Exercise directions> Every record here should be printed again exactly.

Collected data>
::::::::::

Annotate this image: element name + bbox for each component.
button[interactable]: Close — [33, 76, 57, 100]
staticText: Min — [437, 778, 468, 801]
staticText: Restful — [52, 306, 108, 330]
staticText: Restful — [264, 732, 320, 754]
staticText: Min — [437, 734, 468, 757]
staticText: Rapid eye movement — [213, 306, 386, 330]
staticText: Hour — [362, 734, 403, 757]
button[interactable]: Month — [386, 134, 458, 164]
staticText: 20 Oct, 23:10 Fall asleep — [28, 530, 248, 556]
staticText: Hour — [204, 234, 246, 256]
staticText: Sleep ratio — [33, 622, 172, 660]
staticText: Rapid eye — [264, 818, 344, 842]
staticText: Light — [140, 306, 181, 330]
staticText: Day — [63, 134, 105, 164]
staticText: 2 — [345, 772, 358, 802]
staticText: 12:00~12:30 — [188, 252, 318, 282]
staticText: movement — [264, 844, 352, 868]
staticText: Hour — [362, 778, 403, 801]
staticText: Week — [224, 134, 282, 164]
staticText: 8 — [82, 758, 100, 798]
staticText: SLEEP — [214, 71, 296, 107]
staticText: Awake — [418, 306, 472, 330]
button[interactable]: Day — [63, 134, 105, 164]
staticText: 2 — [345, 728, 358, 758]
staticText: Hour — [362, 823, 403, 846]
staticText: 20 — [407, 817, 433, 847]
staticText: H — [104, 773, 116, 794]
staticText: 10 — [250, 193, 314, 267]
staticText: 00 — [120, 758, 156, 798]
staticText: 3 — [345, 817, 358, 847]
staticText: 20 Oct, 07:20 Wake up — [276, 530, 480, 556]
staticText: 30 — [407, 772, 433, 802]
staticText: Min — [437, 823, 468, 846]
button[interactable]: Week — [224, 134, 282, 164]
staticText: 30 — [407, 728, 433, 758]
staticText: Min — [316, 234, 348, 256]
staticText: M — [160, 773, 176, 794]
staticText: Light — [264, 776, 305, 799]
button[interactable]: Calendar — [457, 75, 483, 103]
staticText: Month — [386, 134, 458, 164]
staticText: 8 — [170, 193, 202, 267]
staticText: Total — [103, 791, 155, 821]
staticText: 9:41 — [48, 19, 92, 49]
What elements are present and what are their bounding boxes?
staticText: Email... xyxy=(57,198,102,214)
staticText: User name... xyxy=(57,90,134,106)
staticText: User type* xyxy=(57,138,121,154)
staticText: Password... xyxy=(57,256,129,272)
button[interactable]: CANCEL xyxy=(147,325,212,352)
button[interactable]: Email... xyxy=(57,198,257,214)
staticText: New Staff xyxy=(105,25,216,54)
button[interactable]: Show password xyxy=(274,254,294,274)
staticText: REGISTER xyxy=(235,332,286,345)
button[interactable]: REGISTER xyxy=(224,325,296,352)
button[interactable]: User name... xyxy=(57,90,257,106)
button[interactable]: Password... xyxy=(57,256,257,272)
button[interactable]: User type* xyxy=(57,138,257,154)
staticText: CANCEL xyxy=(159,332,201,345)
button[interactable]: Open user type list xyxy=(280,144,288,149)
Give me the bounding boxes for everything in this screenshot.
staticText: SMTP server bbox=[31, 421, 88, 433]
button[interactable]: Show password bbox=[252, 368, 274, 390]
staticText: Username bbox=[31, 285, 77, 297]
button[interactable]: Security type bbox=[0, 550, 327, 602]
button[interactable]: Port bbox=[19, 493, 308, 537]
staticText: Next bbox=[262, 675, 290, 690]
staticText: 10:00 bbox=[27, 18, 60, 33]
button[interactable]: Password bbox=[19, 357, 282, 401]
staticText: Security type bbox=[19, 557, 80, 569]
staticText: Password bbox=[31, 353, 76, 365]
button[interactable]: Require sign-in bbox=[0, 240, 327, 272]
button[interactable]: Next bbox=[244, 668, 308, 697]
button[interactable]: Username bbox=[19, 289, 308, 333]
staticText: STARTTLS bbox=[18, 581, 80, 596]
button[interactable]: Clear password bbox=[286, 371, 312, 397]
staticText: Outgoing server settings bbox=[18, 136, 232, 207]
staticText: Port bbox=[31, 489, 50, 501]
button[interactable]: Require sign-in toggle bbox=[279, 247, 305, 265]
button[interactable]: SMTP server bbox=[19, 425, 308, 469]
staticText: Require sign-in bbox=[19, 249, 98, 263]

::::::::::

Response to the task>
Annotate this image: element name + bbox for each component.
button[interactable]: Close — [33, 76, 57, 100]
staticText: Min — [437, 778, 468, 801]
staticText: Restful — [52, 306, 108, 330]
staticText: Restful — [264, 732, 320, 754]
staticText: Min — [437, 734, 468, 757]
staticText: Rapid eye movement — [213, 306, 386, 330]
staticText: Hour — [362, 734, 403, 757]
button[interactable]: Month — [386, 134, 458, 164]
staticText: 20 Oct, 23:10 Fall asleep — [28, 530, 248, 556]
staticText: Hour — [204, 234, 246, 256]
staticText: Sleep ratio — [33, 622, 172, 660]
staticText: Rapid eye — [264, 818, 344, 842]
staticText: Light — [140, 306, 181, 330]
staticText: Day — [63, 134, 105, 164]
staticText: 2 — [345, 772, 358, 802]
staticText: 12:00~12:30 — [188, 252, 318, 282]
staticText: movement — [264, 844, 352, 868]
staticText: Hour — [362, 778, 403, 801]
staticText: Week — [224, 134, 282, 164]
staticText: 8 — [82, 758, 100, 798]
staticText: SLEEP — [214, 71, 296, 107]
staticText: Awake — [418, 306, 472, 330]
button[interactable]: Day — [63, 134, 105, 164]
staticText: 2 — [345, 728, 358, 758]
staticText: Hour — [362, 823, 403, 846]
staticText: 20 — [407, 817, 433, 847]
staticText: H — [104, 773, 116, 794]
staticText: 10 — [250, 193, 314, 267]
staticText: 00 — [120, 758, 156, 798]
staticText: 3 — [345, 817, 358, 847]
staticText: 20 Oct, 07:20 Wake up — [276, 530, 480, 556]
staticText: 30 — [407, 772, 433, 802]
staticText: Min — [437, 823, 468, 846]
button[interactable]: Week — [224, 134, 282, 164]
staticText: 30 — [407, 728, 433, 758]
staticText: Min — [316, 234, 348, 256]
staticText: M — [160, 773, 176, 794]
staticText: Light — [264, 776, 305, 799]
button[interactable]: Calendar — [457, 75, 483, 103]
staticText: Month — [386, 134, 458, 164]
staticText: 8 — [170, 193, 202, 267]
staticText: Total — [103, 791, 155, 821]
staticText: 9:41 — [48, 19, 92, 49]
What elements are present and what are their bounding boxes?
staticText: Email... xyxy=(57,198,102,214)
staticText: User name... xyxy=(57,90,134,106)
staticText: User type* xyxy=(57,138,121,154)
staticText: Password... xyxy=(57,256,129,272)
button[interactable]: CANCEL xyxy=(147,325,212,352)
button[interactable]: Email... xyxy=(57,198,257,214)
staticText: New Staff xyxy=(105,25,216,54)
button[interactable]: Show password xyxy=(274,254,294,274)
staticText: REGISTER xyxy=(235,332,286,345)
button[interactable]: REGISTER xyxy=(224,325,296,352)
button[interactable]: User name... xyxy=(57,90,257,106)
button[interactable]: Password... xyxy=(57,256,257,272)
button[interactable]: User type* xyxy=(57,138,257,154)
staticText: CANCEL xyxy=(159,332,201,345)
button[interactable]: Open user type list xyxy=(280,144,288,149)
Give me the bounding boxes for everything in this screenshot.
staticText: SMTP server bbox=[31, 421, 88, 433]
button[interactable]: Show password bbox=[252, 368, 274, 390]
staticText: Username bbox=[31, 285, 77, 297]
button[interactable]: Security type bbox=[0, 550, 327, 602]
button[interactable]: Port bbox=[19, 493, 308, 537]
staticText: Next bbox=[262, 675, 290, 690]
staticText: 10:00 bbox=[27, 18, 60, 33]
button[interactable]: Password bbox=[19, 357, 282, 401]
staticText: Security type bbox=[19, 557, 80, 569]
staticText: Password bbox=[31, 353, 76, 365]
button[interactable]: Require sign-in bbox=[0, 240, 327, 272]
button[interactable]: Next bbox=[244, 668, 308, 697]
button[interactable]: Username bbox=[19, 289, 308, 333]
staticText: STARTTLS bbox=[18, 581, 80, 596]
button[interactable]: Clear password bbox=[286, 371, 312, 397]
staticText: Outgoing server settings bbox=[18, 136, 232, 207]
staticText: Port bbox=[31, 489, 50, 501]
button[interactable]: Require sign-in toggle bbox=[279, 247, 305, 265]
button[interactable]: SMTP server bbox=[19, 425, 308, 469]
staticText: Require sign-in bbox=[19, 249, 98, 263]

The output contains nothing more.